Construction struggles through Spring
The latest monthly update from ONS on construction output shows that the industry is struggling with market conditions over the early part of the year.
Output has increased by just 0.2% in volume terms over March, with just four out of the nine sectors seeing a rise. Main contributors to the monthly increase were infrastructure new work and public other new work, which increased 2.2% (£51M) and 6.5% (£48M), respectively.

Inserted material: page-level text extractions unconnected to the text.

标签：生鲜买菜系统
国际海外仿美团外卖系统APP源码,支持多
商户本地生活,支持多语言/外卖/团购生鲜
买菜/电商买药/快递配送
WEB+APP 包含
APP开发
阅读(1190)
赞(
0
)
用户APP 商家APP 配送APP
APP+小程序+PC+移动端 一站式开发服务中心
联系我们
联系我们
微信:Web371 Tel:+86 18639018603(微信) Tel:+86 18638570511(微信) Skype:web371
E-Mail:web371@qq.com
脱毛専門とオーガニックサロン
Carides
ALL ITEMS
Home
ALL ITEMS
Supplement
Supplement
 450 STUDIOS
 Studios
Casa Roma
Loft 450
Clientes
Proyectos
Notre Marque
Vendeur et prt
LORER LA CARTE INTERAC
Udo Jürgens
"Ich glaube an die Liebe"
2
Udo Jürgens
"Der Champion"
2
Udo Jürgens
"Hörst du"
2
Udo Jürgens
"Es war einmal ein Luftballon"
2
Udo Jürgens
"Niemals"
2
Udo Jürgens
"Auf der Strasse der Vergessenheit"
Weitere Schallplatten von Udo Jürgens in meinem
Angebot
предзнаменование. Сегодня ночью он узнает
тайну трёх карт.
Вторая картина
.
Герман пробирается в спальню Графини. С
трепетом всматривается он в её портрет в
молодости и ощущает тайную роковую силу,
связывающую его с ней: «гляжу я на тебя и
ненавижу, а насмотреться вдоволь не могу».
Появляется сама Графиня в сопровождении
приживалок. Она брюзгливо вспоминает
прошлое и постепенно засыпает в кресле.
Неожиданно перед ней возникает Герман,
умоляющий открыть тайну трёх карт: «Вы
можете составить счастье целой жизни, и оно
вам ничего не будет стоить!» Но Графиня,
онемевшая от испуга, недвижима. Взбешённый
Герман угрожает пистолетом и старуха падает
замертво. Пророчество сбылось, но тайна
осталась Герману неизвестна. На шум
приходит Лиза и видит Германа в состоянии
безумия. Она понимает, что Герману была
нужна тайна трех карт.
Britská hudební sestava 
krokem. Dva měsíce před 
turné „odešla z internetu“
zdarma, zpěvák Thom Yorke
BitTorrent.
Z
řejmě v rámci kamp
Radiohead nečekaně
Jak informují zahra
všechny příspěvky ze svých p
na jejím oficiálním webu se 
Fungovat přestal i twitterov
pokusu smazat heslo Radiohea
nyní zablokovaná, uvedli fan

The largest negative contributors were non-housing repair and maintenance, which decreased 1.8% (£56M) and was the main contributor to the fall in repair and maintenance, and private new housing, which decreased 1.4% (£45M), partially offsetting the increase in total new work. The private housing sector has seen a slowdown since the end of 2022 with five monthly falls out of the last seven.
Anecdotal evidence highlighted the effect of weather, in January 2023 in particular, with firms noting that adverse weather conditions increased the need for repair work. Improved weather in February 2023 allowed for more work to be done in general.
However, the outlook from the quarter is more reassuring, construction output increased 0.7% compared with Quarter 4 (Oct to Dec) 2022; the increase came solely from a rise in repair and maintenance (4.9%), as new work saw a decrease of 1.9%.
This is the sixth quarter of consecutive growth in the quarterly series since Quarter 3 2021, however, the quarterly growth has slowed in comparison with the first half of 2022. Construction output across the months within Quarter 1 2023 was volatile, with a fall of 1.6% in January 2023, followed by two months of growth in February and March 2023, 2.6% and 0.2%, respectively.
The quarterly growth came from an increase in repair and maintenance (4.9%), partially offset by a decrease in new work (1.9% fall).
More worryingly, construction new orders saw a decrease of 12.4% (£1,571M) in Quarter 1 2023 compared with Quarter 4 2022; this quarterly fall came mainly from private commercial and private housing new orders, which fell 22.3% (£773M) and 18.4% (£607M), respectively.
Anecdotal evidence from the Monthly Business Survey for Construction and Allied Trades (MBS) suggested an easing of inflation and material costs. Despite this, some businesses still noted customers hesitating to request work because of economic worries.
The annual rate of construction output price growth was 8.5% in the 12 months to March 2023; this has slowed slightly from the record annual price growth found in May and June 2022 (10.4%).
The largest negative contributor was private new housing, which fell 5.3% (£543 million). Anecdotal evidence suggests a general slowdown in housing across recent quarters, particularly referencing economic uncertainty causing delays and customers hesitating to request work.
Tony Wells, CEO at Merit, said: “March’s construction output tells a familiar story, with tough trading conditions, prolonged inflation, and a dampening labour market. However, each of these factors plays a bigger part in what is a wider productivity problem within the construction industry.
“Today’s figures show an opportunity for the industry to find a different way of working to overcome long-term productivity stagnation, in which industrialised construction and digital manufacturing will play a key role.
“Whilst there is a welcome spotlight now on offsite construction from the Government, the problem remains that they are asking an industry that is vested in maintaining the status quo and not yet invested in delivering real change. Construction firms need to stay close to stakeholders’ needs and find intuitive ways to adapt their offering. At present the UK construction industry’s investment lags behind the OECD average of 2.6%, at a paltry 0.48% – without investment in R&D, the industry will remain stagnant.
“It is only through disruptive innovation and by making a commitment to doing things differently, that we will see a true change.”